Utilities Cost in Dubai: DEWA, Cooling, Internet, Real Monthly Numbers
- May 21
- 13 min read

The utilities cost in Dubai for 2026 ranges from AED 350 per month for a budget studio to AED 6,500 or more for a villa during peak summer, split across DEWA electricity and water, separately billed district cooling in newer buildings, internet, and mobile. The single most consequential piece of information for new tenants is that the DEWA bill in many modern apartments is only a fraction of the real monthly utility cost.
Most cost-of-living surveys quote a single combined number for "Dubai utilities" and stop there. The lived reality is messier. A 2-bedroom in Dubai Marina and a 2-bedroom in a 1990s Karama building can have utility bills that differ by AED 1,000 per month for the same household behaviour, simply because of which cooling system the building uses and who bills it. This guide breaks the utilities cost in Dubai down line by line, with 2026 tariff slabs, summer-versus-winter swing math, internet and mobile provider comparisons, and concrete saving tactics.
If you are still in the planning phase and want the bigger picture before drilling into utilities, the broader cost of living in Dubai hub covers housing, food, schools, and transport in the same depth.
What Is Included in the Utilities Cost in Dubai?
Utilities in Dubai are not a single line item. They are four separate services from at least two different providers, sometimes three or four.
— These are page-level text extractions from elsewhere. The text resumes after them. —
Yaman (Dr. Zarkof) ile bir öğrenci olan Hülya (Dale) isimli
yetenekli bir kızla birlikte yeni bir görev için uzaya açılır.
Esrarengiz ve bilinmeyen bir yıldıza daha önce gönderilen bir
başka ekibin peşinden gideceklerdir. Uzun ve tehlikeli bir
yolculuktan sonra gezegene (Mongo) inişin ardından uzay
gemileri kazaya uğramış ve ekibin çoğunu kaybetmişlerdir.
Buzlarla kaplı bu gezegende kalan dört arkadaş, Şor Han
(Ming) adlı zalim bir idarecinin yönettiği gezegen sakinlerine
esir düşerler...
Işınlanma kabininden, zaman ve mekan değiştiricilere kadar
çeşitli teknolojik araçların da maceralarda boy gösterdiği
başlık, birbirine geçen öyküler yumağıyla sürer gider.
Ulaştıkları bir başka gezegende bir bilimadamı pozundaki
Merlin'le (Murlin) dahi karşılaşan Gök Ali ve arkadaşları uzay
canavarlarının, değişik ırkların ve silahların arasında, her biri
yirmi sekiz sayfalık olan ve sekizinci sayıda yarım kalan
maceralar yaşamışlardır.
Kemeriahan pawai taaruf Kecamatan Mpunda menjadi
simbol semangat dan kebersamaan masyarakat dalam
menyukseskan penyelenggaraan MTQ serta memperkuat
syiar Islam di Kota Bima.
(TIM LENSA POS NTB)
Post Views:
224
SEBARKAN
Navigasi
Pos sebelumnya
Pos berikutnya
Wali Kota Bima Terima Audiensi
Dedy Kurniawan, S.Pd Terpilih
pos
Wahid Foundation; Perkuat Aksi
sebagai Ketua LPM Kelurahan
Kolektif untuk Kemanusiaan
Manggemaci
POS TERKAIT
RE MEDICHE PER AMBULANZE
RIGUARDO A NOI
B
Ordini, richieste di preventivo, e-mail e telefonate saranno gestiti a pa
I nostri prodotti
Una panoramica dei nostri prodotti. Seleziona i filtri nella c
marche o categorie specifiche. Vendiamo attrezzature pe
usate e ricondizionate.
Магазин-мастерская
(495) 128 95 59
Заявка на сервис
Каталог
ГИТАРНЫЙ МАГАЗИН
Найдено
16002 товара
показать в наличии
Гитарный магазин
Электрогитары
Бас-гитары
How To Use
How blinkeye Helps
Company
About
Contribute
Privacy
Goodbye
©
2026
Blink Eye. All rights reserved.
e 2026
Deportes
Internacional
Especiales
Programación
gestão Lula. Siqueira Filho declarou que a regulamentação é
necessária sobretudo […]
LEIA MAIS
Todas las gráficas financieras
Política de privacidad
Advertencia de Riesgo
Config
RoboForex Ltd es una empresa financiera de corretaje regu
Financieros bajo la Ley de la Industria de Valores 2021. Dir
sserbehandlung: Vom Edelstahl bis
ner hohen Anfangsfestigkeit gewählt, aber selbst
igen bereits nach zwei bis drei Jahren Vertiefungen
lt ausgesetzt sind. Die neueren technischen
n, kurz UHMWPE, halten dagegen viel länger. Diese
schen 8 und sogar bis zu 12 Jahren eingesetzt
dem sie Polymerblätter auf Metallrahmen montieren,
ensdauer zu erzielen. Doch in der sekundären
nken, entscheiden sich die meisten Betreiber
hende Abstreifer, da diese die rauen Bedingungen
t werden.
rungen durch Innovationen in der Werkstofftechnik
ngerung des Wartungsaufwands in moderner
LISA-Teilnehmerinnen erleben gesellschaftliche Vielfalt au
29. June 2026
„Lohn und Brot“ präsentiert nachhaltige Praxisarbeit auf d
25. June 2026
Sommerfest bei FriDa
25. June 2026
Understanding what falls under each is the first step to budgeting accurately.
DEWA (Dubai Electricity and Water Authority). A government utility that bills electricity, water, and sewerage on a single combined monthly invoice. Every property in Dubai has a DEWA account. The Authority is the single source of record for Dubai's electricity and water charges, with tariff structures published on the federal portal u.ae.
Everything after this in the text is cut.